Among the records below, find each line that includes the string "world" and copy it.

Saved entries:
────────────────────
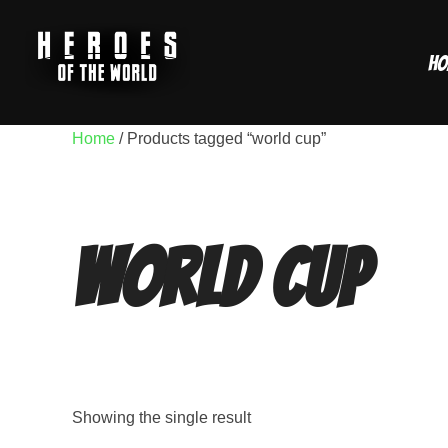
Skip
to
Ho
content
Home
/ Products tagged “world cup”
world cup
Showing the single result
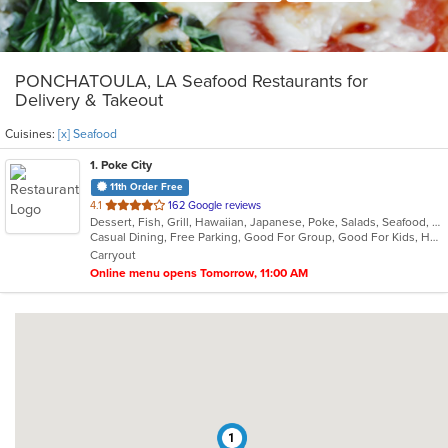
PONCHATOULA, LA Seafood Restaurants for
Delivery & Takeout
Cuisines:
[x] Seafood
1
. Poke City
11th Order Free
out
4.1
162 Google reviews
Dessert, Fish, Grill, Hawaiian, Japanese, Poke, Salads, Seafood, Smoothies and Juices, Soup
of
Casual Dining, Free Parking, Good For Group, Good For Kids, Healthy Options, Vegetarian Options
5
Carryout
stars.
Online menu opens Tomorrow, 11:00 AM
1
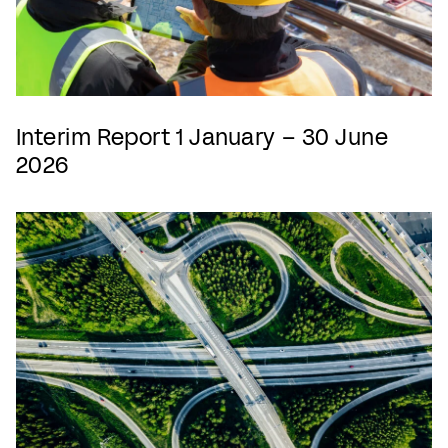
Interim Report 1 January – 30 June
2026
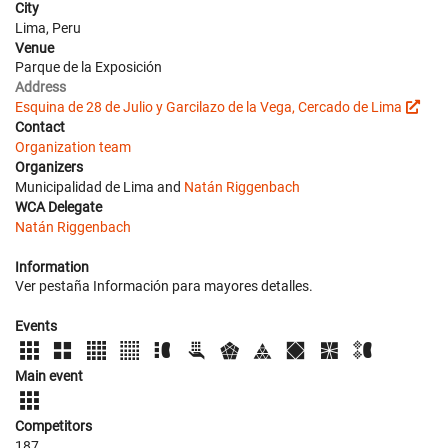
City
Lima, Peru
Venue
Parque de la Exposición
Address
Esquina de 28 de Julio y Garcilazo de la Vega, Cercado de Lima
Contact
Organization team
Organizers
Municipalidad de Lima and
Natán Riggenbach
WCA Delegate
Natán Riggenbach
Information
Ver pestaña Información para mayores detalles.
Events
Main event
Competitors
187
────────────────────
YOUR RESPONSE:
/ Products tagged “world cup”
world cup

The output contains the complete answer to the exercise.